Вот интересно получается: спешил, как мог, а до дома добрался только к полудню — при том, что в Минск приехал к пяти утра. Это можно было бумаги в жандармерию занести, выехать из Минска поездом в девять тридцать, договорившись с воеводой своим, чтобы меня в Смолевичах встретили с поезда. И был бы дома как минимум на полчаса раньше.

«Это потому, что спешить надо не торопясь, без суеты, а заранее продумывая свои действия».

«Не нуди — меня, вон, жёны встречают!»

Соскучился я по ним! Да и они по мне тоже, судя по всему. Сначала загнали мыться с дороги, потом за стол и уже там, не утерпев, стали расспрашивать о моих новостях и хвастаться своими. Даже Варвара Матвеевна, обедавшая с нами, такое нарушение этикета проигнорировала, сделав вид, что «о делах» — это одно, а «о новостях» — это другое. Правда, как-то незаметно девочки мои перешли к упрёкам, что они меня ещё вчера ждали, что я не торопился и, наверное, вообще уже забыл и разлюбил. Вот где логика, я же здесь, с ними⁈

«Нет там логики, одни эмоции! И вернутся она не сразу, месяца через два-три, если повезёт. Вынимай заначку!»
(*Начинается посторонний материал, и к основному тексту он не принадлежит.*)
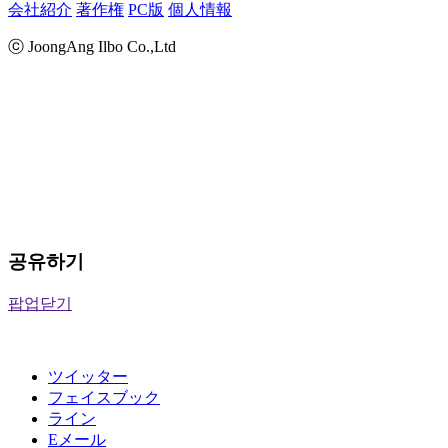
会社紹介
著作権
PC版
個人情報
ⓒ JoongAng Ilbo Co.,Ltd
공유하기
팝업닫기
ツイッター
フェイスブック
ライン
Eメール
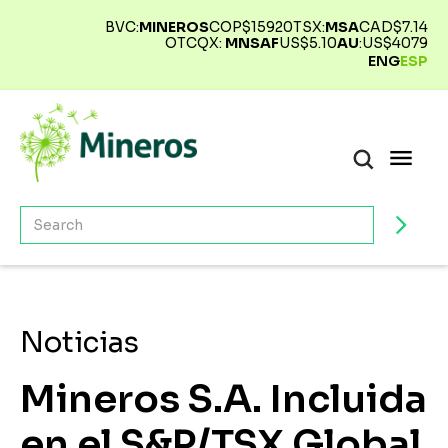
BVC:
MINEROS
COP$
15920
TSX:
MSA
CAD$
7.14
OTCQX:
MNSAF
US$
5.10
AU
:
US$
4079
ENG
ESP
Noticias
Mineros S.A. Incluida
en el S&P/TSX Global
Дед после поэтических откровений Васи Подосиновикова напел мне одну песню, которая, как он сказал, будто про нас написана, недаром там с самого начала про май поётся, а мы ведь оба майские. Пришлось просить гитару, которую тут же и принесли.

'За то, что только раз в году бывает май

За тусклую зарю ненастного дня[1]…'

Девочки как-то расчувствовались ну уж очень сильно, особенно на третьем куплете, а на последних повторениях припева вообще рыдали, обнявшись. Вот что с ними делать, а? Сел посерёдке, обнял обеих и приготовился отдавать только что надетую рубашку в стирку. Слезоразлив прекратился только через полчаса, я был прощён и объявлен «Просто прелестью», поскольку даже в самых диких местах думал о своих домашних. Поймал себя на том, что слушаю о местных новостях с тем же странным удовольствием, с которым шёл по Смолевичам утром. Или всё дело в том, кто именно рассказывает?
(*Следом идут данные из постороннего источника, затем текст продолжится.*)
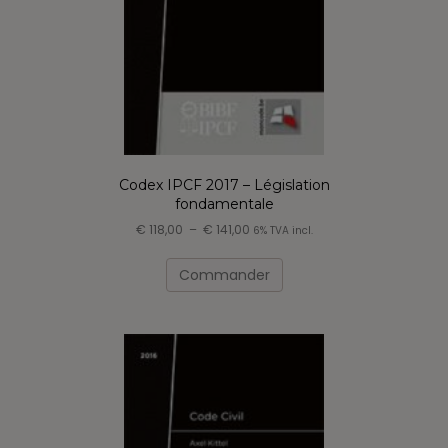
Codex IPCF 2017 – Législation
fondamentale
Plage
€
118,00
–
€
141,00
6% TVA incl.
de
Ce
prix :
produit
Commander
€ 118,00
a
à
plusieurs
€ 141,00
variations.
Les
options
peuvent
être
choisies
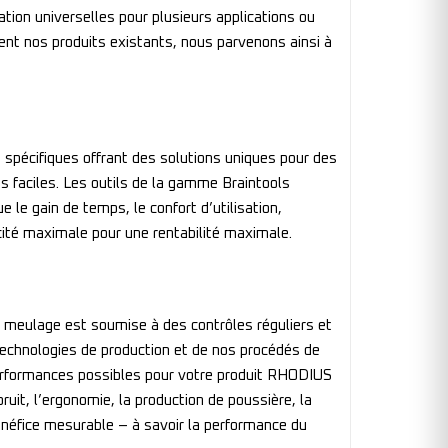
tion universelles pour plusieurs applications ou
ent nos produits existants, nous parvenons ainsi à
 spécifiques offrant des solutions uniques pour des
s faciles. Les outils de la gamme Braintools
le gain de temps, le confort d’utilisation,
acité maximale pour une rentabilité maximale.
meulage est soumise à des contrôles réguliers et
technologies de production et de nos procédés de
 performances possibles pour votre produit RHODIUS
uit, l’ergonomie, la production de poussière, la
énéfice mesurable – à savoir la performance du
Среди новостей были и забавные, например, что Миша и Маша Шипуновы не забыли про такой аттракцион, как кормление кенгуранчика, приезжали если не ежедневно, то через день. Не надоедало им, понимаете ли. А кенгуранчики, как оказалось, легко приручались — ну, или готовы были продать себя за тыкву. Так или иначе, но теперь уже добрый десяток зверюг, едва увидев близнецов неслись к ним со всех лап и вели себя как настоящие кошки, даже головой точно так же тёрлись, отчего детей порой роняли. Ульяна даже сделала несколько фотографий этого процесса — Миша и Маша среди кенгуранчиков, и даже верхом на них, отослала в ателье в Смолевичах и подарила детям. Те были в неописуемом восторге, заявив, что «в гимназии все от зависти сдохнут».

Были и серьёзные, например, о том, что архитектурно-строительная мастерская закончила проектирование боковых крыльев к нашему дому и приступила к работе, жёны мои одобрили проект на свой страх и риск, решив, что «если что», то оплатят переделку за свой счёт. Это как же я, получается, по ним соскучился, что не заметил земляных работ возле дома⁈ А там ведь как минимум с одной стороны нужно или склон холма выравнивать, или высокий полуподвал строить! Сходили, посмотрели — да, раскопано, но пока не сильно, от парадного входа почти незаметно, пока в основном колышки стоят.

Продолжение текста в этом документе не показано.